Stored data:
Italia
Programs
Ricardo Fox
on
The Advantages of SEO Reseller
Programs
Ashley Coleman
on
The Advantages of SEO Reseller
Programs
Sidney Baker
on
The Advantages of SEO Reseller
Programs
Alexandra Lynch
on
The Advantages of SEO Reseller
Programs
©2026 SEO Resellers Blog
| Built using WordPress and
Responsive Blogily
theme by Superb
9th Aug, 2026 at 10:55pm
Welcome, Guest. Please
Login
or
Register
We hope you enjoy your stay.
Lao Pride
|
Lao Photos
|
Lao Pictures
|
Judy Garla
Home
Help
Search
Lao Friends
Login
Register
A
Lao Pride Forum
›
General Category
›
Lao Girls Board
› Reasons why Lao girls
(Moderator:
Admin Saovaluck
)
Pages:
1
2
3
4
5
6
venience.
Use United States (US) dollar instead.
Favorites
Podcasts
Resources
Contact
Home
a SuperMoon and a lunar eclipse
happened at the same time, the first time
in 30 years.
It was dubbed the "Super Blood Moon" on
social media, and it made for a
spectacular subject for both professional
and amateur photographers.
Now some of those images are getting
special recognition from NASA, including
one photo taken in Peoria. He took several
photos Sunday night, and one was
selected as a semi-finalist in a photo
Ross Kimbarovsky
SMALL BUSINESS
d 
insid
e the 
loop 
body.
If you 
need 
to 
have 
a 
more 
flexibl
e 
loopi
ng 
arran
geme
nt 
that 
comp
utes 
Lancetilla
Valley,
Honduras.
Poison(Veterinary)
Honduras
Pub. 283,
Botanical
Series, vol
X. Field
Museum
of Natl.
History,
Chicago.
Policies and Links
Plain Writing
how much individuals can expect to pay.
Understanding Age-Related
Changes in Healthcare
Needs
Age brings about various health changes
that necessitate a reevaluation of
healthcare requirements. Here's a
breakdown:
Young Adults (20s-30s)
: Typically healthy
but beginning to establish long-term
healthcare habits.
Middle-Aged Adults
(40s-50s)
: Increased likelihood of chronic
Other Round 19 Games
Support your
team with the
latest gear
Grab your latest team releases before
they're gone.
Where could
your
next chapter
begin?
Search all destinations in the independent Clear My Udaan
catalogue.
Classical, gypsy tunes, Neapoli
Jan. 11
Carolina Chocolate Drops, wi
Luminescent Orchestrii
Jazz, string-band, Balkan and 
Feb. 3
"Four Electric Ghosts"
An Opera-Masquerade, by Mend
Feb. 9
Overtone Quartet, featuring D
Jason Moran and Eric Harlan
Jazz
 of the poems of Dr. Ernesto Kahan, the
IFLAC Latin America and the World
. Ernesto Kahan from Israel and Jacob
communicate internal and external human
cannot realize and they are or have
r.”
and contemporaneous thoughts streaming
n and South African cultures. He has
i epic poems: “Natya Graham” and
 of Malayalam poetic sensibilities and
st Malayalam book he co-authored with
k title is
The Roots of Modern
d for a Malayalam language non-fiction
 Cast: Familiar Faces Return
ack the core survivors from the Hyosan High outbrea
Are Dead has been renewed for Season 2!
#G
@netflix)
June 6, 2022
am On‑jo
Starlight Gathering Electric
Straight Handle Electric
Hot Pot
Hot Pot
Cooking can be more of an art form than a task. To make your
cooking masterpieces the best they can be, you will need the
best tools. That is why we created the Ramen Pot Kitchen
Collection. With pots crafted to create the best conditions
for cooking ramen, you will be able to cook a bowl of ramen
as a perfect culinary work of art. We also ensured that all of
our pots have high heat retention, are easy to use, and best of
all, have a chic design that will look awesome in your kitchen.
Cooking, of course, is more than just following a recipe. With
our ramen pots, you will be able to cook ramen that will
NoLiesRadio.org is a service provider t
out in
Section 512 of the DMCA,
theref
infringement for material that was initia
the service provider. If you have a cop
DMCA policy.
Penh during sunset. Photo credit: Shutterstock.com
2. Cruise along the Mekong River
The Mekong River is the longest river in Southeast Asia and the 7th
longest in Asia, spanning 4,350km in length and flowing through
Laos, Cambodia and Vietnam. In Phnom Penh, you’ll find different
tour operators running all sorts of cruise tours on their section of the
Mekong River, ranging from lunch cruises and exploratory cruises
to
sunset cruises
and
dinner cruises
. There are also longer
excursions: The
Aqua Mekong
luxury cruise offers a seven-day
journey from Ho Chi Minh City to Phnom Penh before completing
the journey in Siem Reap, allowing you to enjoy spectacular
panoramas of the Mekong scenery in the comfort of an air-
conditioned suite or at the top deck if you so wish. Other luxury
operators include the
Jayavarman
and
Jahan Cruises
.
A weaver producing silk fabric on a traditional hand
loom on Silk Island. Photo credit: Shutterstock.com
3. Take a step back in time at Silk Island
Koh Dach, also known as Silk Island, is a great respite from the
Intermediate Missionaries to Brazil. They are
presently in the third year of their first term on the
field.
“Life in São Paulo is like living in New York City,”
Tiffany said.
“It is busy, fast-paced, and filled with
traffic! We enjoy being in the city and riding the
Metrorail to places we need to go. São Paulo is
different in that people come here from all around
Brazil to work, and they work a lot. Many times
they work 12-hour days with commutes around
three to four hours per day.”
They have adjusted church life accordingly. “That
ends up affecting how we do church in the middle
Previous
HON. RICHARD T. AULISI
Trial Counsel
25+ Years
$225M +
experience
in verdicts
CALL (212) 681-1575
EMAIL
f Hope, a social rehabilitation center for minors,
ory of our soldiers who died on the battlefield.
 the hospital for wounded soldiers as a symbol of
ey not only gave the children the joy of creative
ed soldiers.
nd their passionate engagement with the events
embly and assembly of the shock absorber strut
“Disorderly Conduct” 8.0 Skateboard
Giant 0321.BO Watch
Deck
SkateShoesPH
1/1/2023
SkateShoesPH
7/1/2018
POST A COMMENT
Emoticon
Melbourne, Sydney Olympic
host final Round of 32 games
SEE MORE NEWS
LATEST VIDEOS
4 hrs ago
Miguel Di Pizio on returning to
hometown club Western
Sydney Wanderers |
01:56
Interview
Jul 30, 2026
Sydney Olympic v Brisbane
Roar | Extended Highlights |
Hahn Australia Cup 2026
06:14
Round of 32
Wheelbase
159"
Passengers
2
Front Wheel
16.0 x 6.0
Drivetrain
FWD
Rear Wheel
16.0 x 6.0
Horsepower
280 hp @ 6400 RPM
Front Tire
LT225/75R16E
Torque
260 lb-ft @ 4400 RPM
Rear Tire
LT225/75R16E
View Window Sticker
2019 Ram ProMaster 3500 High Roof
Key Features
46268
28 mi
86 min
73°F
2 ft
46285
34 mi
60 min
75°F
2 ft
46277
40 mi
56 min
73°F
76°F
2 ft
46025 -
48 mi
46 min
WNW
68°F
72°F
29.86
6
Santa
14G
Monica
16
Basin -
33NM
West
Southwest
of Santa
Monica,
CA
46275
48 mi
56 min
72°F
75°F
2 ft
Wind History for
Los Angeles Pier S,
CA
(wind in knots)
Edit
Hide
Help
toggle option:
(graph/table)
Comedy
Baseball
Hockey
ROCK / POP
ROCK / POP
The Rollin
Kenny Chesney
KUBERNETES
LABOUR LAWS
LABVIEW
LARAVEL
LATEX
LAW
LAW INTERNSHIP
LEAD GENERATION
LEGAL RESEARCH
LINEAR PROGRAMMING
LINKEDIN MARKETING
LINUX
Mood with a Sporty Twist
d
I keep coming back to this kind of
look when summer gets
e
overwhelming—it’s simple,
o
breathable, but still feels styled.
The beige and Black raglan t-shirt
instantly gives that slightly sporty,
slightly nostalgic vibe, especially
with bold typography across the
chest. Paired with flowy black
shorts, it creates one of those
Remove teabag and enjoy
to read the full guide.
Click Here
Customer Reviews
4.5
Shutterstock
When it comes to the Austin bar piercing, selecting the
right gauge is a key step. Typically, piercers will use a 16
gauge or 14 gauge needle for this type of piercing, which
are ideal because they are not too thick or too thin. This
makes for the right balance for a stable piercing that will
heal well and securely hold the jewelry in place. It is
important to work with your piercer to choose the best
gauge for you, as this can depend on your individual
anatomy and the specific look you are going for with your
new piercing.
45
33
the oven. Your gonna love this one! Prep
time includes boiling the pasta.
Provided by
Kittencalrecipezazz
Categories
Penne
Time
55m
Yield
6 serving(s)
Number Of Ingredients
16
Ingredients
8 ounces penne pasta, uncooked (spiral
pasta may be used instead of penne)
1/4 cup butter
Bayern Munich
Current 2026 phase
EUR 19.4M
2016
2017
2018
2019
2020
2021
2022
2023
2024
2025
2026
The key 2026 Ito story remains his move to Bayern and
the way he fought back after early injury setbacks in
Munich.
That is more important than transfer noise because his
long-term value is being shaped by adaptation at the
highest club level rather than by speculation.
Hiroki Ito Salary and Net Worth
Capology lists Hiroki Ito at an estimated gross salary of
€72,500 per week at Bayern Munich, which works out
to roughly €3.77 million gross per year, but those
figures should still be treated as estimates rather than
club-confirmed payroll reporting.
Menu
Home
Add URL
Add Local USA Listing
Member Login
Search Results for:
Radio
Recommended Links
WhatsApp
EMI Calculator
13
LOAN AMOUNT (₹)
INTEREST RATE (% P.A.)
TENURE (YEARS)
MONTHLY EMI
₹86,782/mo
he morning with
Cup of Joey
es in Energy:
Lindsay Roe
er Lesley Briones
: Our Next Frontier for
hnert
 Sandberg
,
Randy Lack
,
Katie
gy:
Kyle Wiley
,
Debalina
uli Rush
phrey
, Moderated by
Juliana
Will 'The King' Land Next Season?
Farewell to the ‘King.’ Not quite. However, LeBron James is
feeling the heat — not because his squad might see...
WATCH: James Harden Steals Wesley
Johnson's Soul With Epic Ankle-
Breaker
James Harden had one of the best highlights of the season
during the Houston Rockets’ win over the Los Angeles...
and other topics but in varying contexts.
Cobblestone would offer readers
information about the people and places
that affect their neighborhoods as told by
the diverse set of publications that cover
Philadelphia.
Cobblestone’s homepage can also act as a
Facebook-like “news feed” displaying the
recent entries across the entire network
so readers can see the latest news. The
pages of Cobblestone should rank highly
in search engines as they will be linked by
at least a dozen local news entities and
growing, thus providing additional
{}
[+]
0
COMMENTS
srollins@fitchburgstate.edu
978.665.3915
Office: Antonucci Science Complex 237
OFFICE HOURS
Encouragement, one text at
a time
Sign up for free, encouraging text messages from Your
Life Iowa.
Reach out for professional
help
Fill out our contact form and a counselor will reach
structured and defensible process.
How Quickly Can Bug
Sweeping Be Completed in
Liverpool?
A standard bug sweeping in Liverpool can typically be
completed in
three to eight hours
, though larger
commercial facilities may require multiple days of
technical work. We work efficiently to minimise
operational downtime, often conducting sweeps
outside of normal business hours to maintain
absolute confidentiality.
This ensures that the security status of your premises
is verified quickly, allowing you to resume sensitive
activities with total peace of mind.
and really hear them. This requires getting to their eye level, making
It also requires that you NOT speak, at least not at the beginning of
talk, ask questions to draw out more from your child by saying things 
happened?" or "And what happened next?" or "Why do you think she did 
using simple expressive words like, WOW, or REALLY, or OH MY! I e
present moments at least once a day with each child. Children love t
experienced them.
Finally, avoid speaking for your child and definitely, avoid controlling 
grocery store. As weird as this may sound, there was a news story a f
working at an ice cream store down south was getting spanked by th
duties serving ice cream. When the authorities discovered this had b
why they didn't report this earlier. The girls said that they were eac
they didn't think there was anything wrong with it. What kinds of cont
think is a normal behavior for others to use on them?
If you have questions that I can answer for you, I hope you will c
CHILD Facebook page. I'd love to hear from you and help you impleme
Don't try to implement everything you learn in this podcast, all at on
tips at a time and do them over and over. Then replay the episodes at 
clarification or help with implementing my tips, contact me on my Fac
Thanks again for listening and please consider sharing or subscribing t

Instructions for the task:
Which lines run from the one holding "Encouragement, one text at" through the one holding "why they didn't" in the records above? Repeat them exactly, both included, and nothing more.

Response to the exercise:
Encouragement, one text at
a time
Sign up for free, encouraging text messages from Your
Life Iowa.
Reach out for professional
help
Fill out our contact form and a counselor will reach
structured and defensible process.
How Quickly Can Bug
Sweeping Be Completed in
Liverpool?
A standard bug sweeping in Liverpool can typically be
completed in
three to eight hours
, though larger
commercial facilities may require multiple days of
technical work. We work efficiently to minimise
operational downtime, often conducting sweeps
outside of normal business hours to maintain
absolute confidentiality.
This ensures that the security status of your premises
is verified quickly, allowing you to resume sensitive
activities with total peace of mind.
and really hear them. This requires getting to their eye level, making
It also requires that you NOT speak, at least not at the beginning of
talk, ask questions to draw out more from your child by saying things 
happened?" or "And what happened next?" or "Why do you think she did 
using simple expressive words like, WOW, or REALLY, or OH MY! I e
present moments at least once a day with each child. Children love t
experienced them.
Finally, avoid speaking for your child and definitely, avoid controlling 
grocery store. As weird as this may sound, there was a news story a f
working at an ice cream store down south was getting spanked by th
duties serving ice cream. When the authorities discovered this had b
why they didn't report this earlier. The girls said that they were eac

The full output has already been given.